O casamento da pessoa com deficiência
O casamento é um instituto jurídico, mas também é uma realidade social e cultural. As normas jurídicas sobre o casamento interferem nessa realidade, mas também são produto dela, numa relação dinâmica e imprevisível, como é a vida. A mais recente novidade nascida dessa interação é a possibilidade de pessoas com deficiência mental contrair casamento, em igualdade de oportunidades com todas as pessoas.
A lei brasileira trazia expressa vedação ao casamento de pessoas portadoras de enfermidade mental, o que encontrava seu fundamento na necessidade de pleno discernimento para praticar um ato tão relevante, repleto de consequências no plano pessoal e patrimonial.
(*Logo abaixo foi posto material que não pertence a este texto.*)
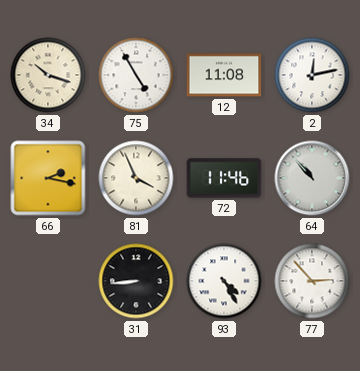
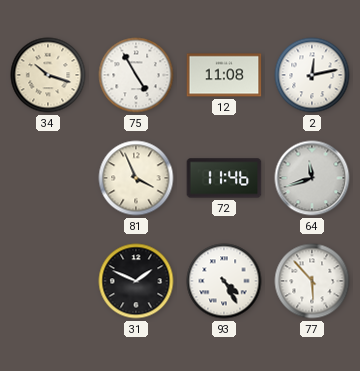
66: 2:17 -> none
64: 10:53 -> 11:42
31: 8:44 -> 1:49
77: 2:53 -> 5:53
Com a vedação, buscava-se proteger a pessoa.
Ocorre que a sociedade, em constante transformação, está abandonando o paradigma da exclusão e buscando a inclusão da pessoa com deficiência. No paradigma da exclusão, por exemplo, os pais ficam envergonhados por seu filho nascer com alguma deficiência, ao ponto de privar a família do convívio social, buscando internações clínicas ou até mesmo se consideram amaldiçoadas.
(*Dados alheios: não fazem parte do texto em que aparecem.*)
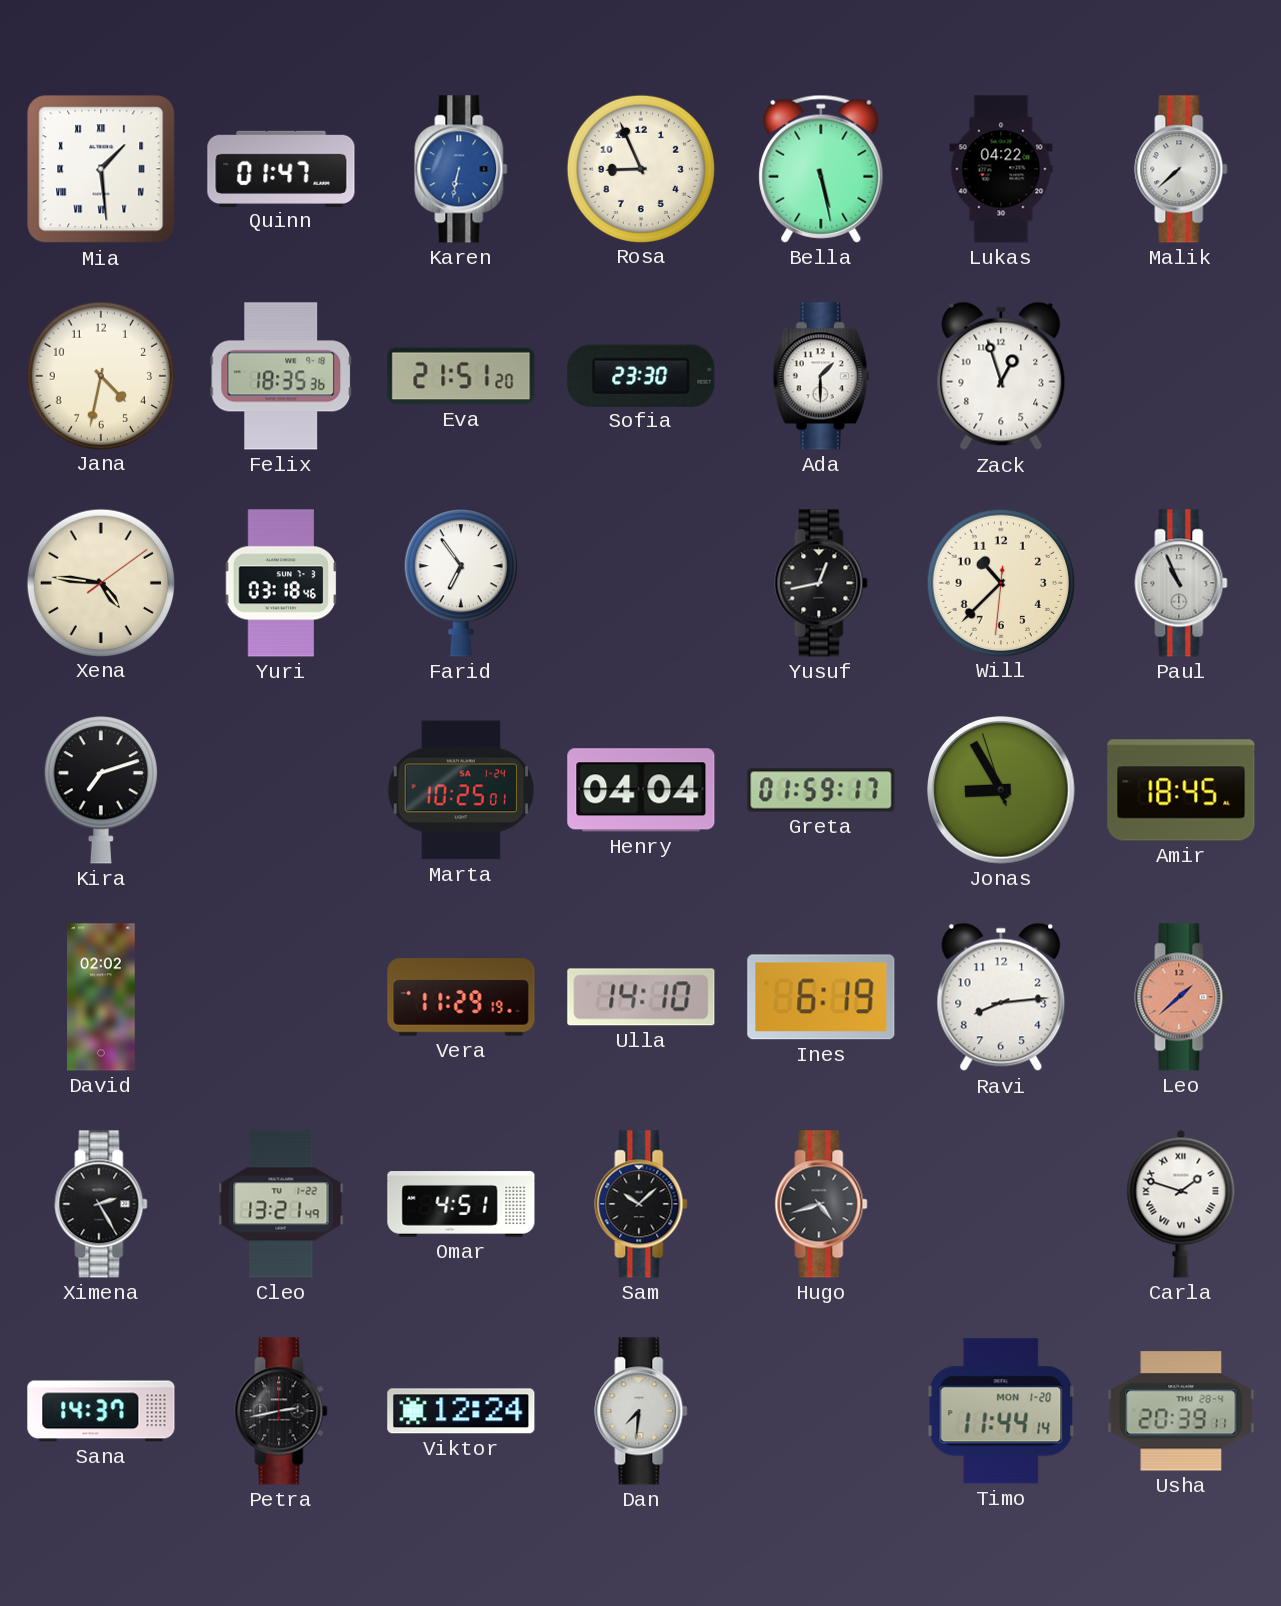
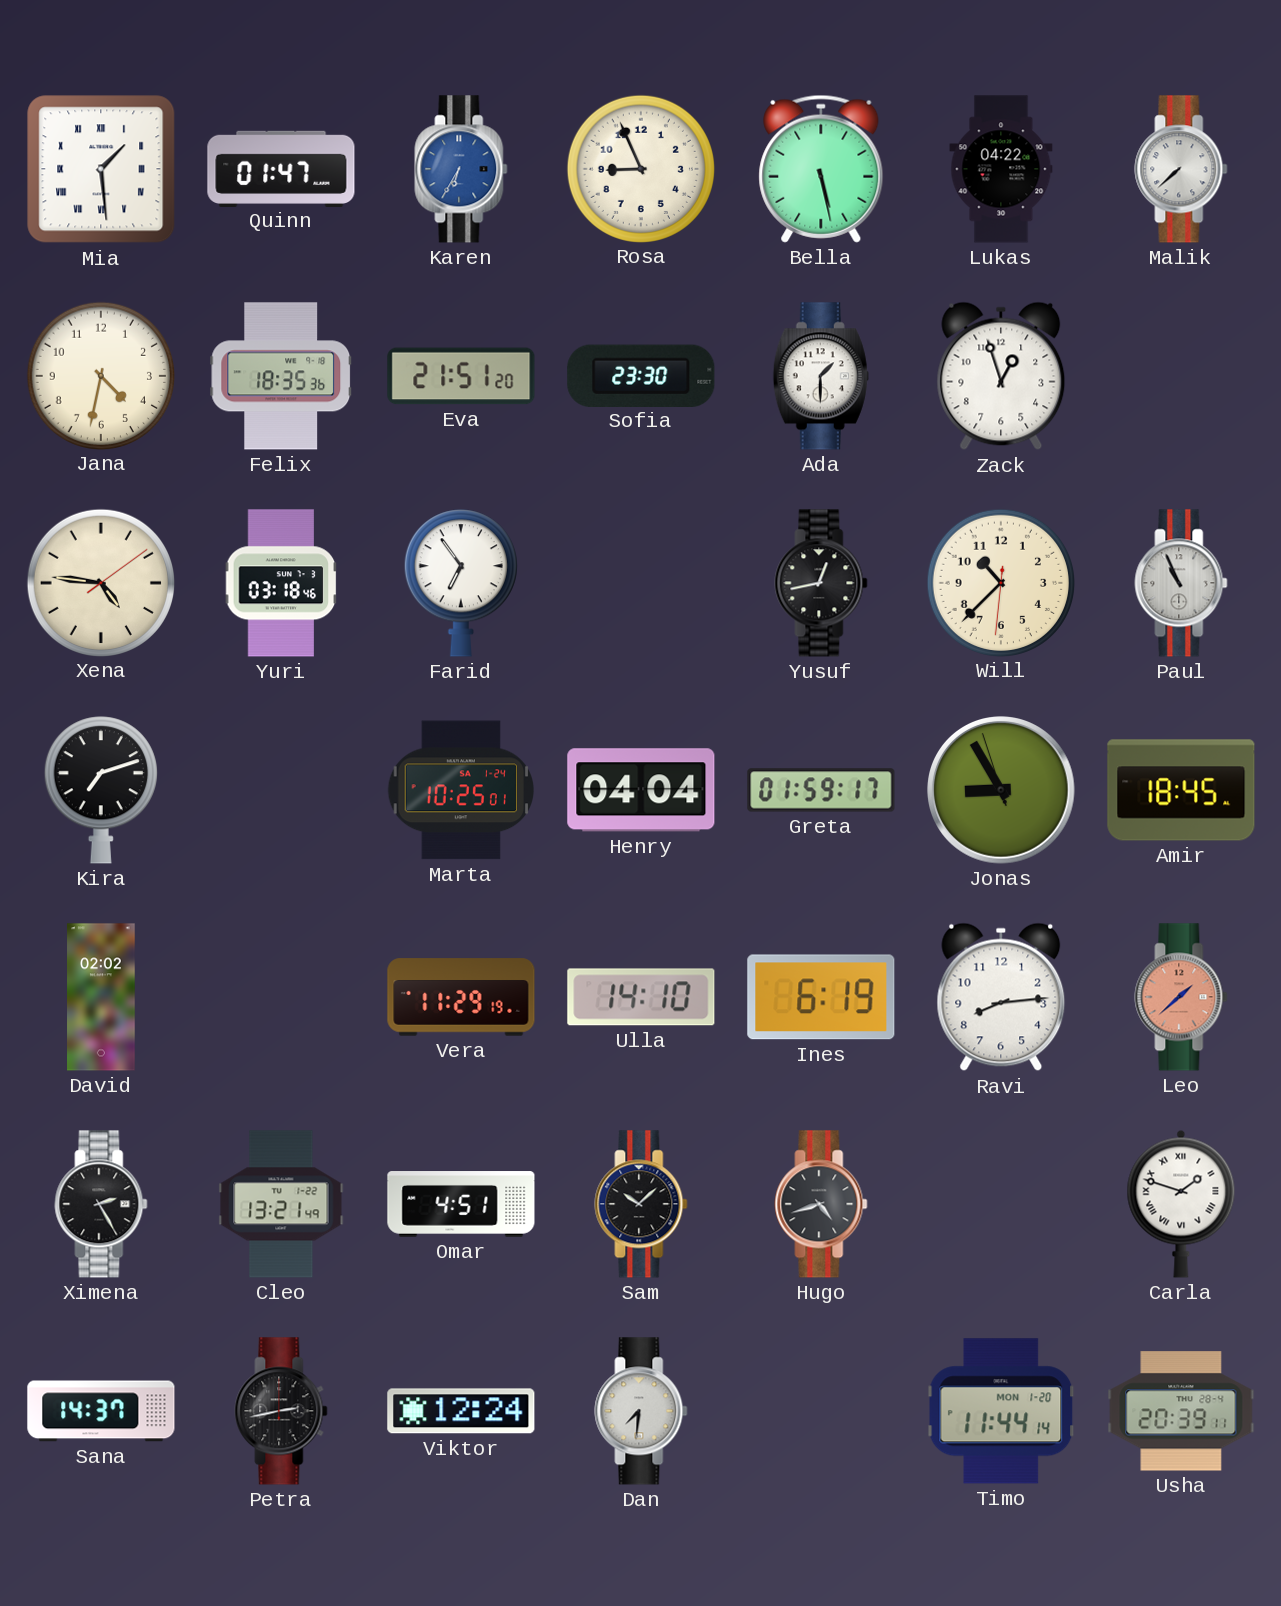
Karen: 6:32 -> 6:35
Atualmente, vigora a busca da plena e efetiva inclusão da pessoa com deficiência no convívio social. Essa nova postura tem revelado que o potencial dessas pessoas é incalculável. São múltiplas as capacidades e as possibilidades de inserção na sociedade da pessoa com deficiência, exercendo trabalhos, frequentando escolas, constituindo laços afetivos e familiares, expressando-se artisticamente e, assim, conquistando autonomia e independência pessoais.
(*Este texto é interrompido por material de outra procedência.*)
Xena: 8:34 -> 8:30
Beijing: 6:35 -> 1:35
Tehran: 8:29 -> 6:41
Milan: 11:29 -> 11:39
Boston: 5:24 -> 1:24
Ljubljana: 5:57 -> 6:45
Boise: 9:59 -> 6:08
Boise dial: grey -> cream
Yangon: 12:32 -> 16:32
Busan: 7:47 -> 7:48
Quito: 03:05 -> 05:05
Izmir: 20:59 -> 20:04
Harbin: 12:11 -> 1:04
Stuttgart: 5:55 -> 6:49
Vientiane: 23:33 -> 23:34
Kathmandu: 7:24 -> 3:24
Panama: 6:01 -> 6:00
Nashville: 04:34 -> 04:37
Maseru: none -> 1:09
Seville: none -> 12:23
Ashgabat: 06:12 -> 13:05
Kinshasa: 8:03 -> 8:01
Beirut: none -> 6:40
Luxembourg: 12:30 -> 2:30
É nesse sentido que a proibição do casamento aos então denominados enfermos mentais foi revogada, juntamente com muitas outras medidas concretas e abstratas trazidas com a aprovação do Estatuto da Pessoa com Deficiência (Lei Federal 13.146/2015). Esse novo instrumento jurídico, em harmonia com a convenção internacional das Nações Unidas, contribuirá para eliminar as barreiras que impedem a plena e efetiva participação da pessoa com deficiência na sociedade.
A nova lei abandona as expressões “enfermo” ou “deficiente” e difunde a expressão mais adequada “pessoa com deficiência”, afinal, é preciso priorizar a pessoa humana e não a sua deficiência e jamais estigmatizar, lembrando-nos de que a pessoa não é deficiente, apenas tem uma ou mais deficiências, como pode vir a acontecer com qualquer pessoa.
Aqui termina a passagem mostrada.